Spying on international telephone calls has always been a staple of NSA surveillance, but the requirement that an actual person do the listening meant it was effectively limited to a tiny percentage of the total traffic. By leveraging advances in automated speech recognition, the NSA has entered the era of bulk listening.

To sift through and analyze the massive amounts of voice communications collected by the NSA, “human listening was clearly not going to be the solution,” wrote The Intercept. “There weren’t enough ears,” an NSA whistleblower told the publication.

The speech recognition technology used by the NSA certainly has limitations. Without a doubt, it doesn’t transcribe with 100 percent accuracy. They’re probably lucky if they get 90 percent accuracy. And with speech recognition technology, you just get one large block of text, with no paragraphs, speaker labels, and usually no periods where sentences are supposed to end. Instead, it’s just one gigantic run-on sentence. So for their important stuff, I’m sure the NSA uses human transcriptionists, instead of speech recognition software.

We offer speech recognition services, but few folks take advantage of it due to the pitfalls thereof mentioned above. For your important stuff, you need human transcriptionists. At least for the NSA, it’s a matter of national security.

If you don’t already audio-record your interviews, you most definitely should. Apart from those who know shorthand, few people can write or type fast enough to get everything that’s said. That could seriously impact the completeness and the accuracy of your final product.

If you do regularly record your interviews, then that’s great. But you know how tedious and time-consuming it is to transcribe them. The process can add several hours to the time it takes to complete an article. That’s valuable time you could better spend on more productive activities like writing, researching and interviewing.

So have your interviews transcribed.

And that leads to another benefit. For journalists, interviewers, researchers, authors, and others, one of the sweetest-sounding phrases in the English language is: copy and paste.

Imagine copying and pasting without having to worry one whit about copyright infringement. Also imagine kicking back and relaxing while conducting your interviews, without having to bother with taking notes. And, imagine cutting hours off of the time it takes you to write an article.

No, it isn’t too good to be true.

When someone talks to you during an interview or other venue, they may explain how something works in their own words. If you record what they say and have it transcribed, you can copy and paste their words into your article without having to worry about whether it’s word-for-word with something already published. That’s because when people talk, it’s original phrasing. Just like a snowflake – no two off-the-cuff spoken paragraphs are alike.

To be sure, you still need to attribute the speaker, e.g. write “according to” so-and-so. And frankly, people most of the time don’t speak with perfect grammar and organization, so you’ll probably end up massaging and rearranging the copied-and-pasted words quite a bit anyway. But at least you have something to start with. Transcripts are a great cure for writer’s block.

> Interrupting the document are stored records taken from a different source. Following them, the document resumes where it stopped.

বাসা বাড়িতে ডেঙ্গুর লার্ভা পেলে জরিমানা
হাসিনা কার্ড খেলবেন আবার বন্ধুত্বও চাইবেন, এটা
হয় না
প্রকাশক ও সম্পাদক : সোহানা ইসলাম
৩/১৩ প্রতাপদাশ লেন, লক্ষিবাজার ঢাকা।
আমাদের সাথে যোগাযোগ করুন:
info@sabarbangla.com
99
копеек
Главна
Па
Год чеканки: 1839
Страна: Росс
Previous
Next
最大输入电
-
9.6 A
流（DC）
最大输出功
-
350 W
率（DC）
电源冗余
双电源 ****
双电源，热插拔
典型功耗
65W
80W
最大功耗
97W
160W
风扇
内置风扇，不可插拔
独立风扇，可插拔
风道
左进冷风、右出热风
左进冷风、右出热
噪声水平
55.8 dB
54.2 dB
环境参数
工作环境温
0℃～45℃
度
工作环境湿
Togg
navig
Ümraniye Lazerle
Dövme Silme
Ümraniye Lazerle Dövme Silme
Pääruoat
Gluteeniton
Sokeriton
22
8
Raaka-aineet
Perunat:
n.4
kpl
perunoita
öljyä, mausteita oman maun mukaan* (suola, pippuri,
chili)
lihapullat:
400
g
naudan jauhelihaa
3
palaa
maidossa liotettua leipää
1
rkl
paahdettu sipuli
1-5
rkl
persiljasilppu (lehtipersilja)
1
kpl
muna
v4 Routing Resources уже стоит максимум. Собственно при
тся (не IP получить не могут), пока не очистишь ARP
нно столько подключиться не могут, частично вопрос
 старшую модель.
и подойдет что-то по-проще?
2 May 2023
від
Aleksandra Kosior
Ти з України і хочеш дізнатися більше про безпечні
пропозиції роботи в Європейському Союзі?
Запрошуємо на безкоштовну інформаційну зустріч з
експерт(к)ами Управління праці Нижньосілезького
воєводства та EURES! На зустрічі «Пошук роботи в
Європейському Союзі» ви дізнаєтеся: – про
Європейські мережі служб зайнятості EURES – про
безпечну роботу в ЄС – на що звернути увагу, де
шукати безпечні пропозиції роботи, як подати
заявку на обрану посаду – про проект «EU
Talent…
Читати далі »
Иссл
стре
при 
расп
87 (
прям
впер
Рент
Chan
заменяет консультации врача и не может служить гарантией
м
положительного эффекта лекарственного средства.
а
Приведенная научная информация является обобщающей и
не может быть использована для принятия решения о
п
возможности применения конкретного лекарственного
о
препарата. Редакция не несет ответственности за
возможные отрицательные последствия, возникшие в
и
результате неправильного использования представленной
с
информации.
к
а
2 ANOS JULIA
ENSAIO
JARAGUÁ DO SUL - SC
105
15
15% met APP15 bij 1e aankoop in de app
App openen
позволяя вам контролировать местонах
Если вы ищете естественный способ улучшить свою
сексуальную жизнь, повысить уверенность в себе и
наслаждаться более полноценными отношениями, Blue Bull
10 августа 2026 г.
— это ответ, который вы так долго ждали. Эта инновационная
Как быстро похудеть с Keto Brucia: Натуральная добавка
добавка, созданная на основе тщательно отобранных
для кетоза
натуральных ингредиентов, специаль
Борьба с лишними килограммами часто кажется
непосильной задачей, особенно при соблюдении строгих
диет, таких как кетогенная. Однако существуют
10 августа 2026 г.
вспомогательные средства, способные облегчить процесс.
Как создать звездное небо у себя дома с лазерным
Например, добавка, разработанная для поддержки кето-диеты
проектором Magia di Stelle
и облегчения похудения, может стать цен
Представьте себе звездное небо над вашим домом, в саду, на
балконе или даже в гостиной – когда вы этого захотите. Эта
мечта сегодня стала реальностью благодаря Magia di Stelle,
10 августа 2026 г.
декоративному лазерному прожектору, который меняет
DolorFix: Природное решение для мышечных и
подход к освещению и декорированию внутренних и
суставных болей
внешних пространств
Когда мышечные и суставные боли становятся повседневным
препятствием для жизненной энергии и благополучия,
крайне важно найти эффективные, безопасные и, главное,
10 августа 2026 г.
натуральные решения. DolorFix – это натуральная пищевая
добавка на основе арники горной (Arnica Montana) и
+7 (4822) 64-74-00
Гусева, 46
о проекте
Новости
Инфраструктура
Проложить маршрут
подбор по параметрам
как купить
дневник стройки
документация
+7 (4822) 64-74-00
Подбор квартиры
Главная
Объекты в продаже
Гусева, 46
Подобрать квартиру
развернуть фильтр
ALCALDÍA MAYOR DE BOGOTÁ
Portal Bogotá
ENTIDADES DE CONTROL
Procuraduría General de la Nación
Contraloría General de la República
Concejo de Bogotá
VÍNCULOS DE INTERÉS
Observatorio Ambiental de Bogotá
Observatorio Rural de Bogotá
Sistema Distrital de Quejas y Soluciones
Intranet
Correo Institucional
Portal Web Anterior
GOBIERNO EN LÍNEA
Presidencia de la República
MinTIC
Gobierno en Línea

Make sure your transcription service provider does the following:

* Writes out contractions when the spoken speech consists of contractions. People usually speak with contractions – like saying “didn’t” instead of “did not”. But for some reason transcriptionists can be prone to writing it out as “did not” even though the contraction was used. So when someone says “won’t”, it should be written that way rather than “will not”. Same for “he’s” rather than “he is,” or “that’s” rather than “that is,” etc. However, often the speaker says something like “Mary’s going to the ….” In that case, it should be written out as “Mary is going to the…” (even if it sounds like the speaker said “Mary’s). That way, it eliminates any confusion over whether it means Mary’s — i.e. possessive, like Mary’s car.

* Correctly differentiates between “it’s” and “its”. A common error is writing its vs. it’s. “Its” is possessive – indicating something that belongs to something such as “its button” or “its handle.” By contrast, “it’s” is a contraction for “it is”. A good way to know the difference is to determine whether one can say “it is” with whatever is being said. If so, then it’s “it’s.” If not, then it’s “its.”

* Inserts a question mark when the speaker’s tone of voice indicates a question. Make sure there’s no period when there should be a question mark.


How should a transcription company handle instances of inaudibles, background conversations, periods of silence, and audio gaps?

* In the transcript, “(inaudible)” should be indicated for unintelligible words. Better yet is “(inaudible at 00:23:22)” or whatever the timestamp is, so that the reader can quickly find and listen to the spot in question.

* Periods of silence or periods of inaudible background conversation should be indicated in parentheses, i.e., “(inaudible background conversation)”. Or periods of people speaking simultaneously should be noted as “(overlapping voices)” or “(crosstalk)” or “(interposing)”.

* Laughter and other non-speaking sounds should be noted as well, e.g. “(laughter)” or “(chuckles)”

* If silence or background conversation goes on for a significant amount of time, the number of minutes of non-speaking should be indicated.

* If it sounds like there’s a break or interruption in the audio, “(audio gap)” should be indicated.

People, of course, don’t always speak in a crystal-clear manner. Or the quality of the audio recording could be subpar. Or there could be background noise. So sometimes it’s hard to discern certain words when listening to recordings of spoken speech. In those cases, when a transcriptionist is not 100 percent certain of what the person said, “(ph)” should be inserted after the word to indicate the transcriptionist’s best guess or phonetic. And when a group of words or a phrase is unclear, then that phrase should be within brackets, followed by a (ph).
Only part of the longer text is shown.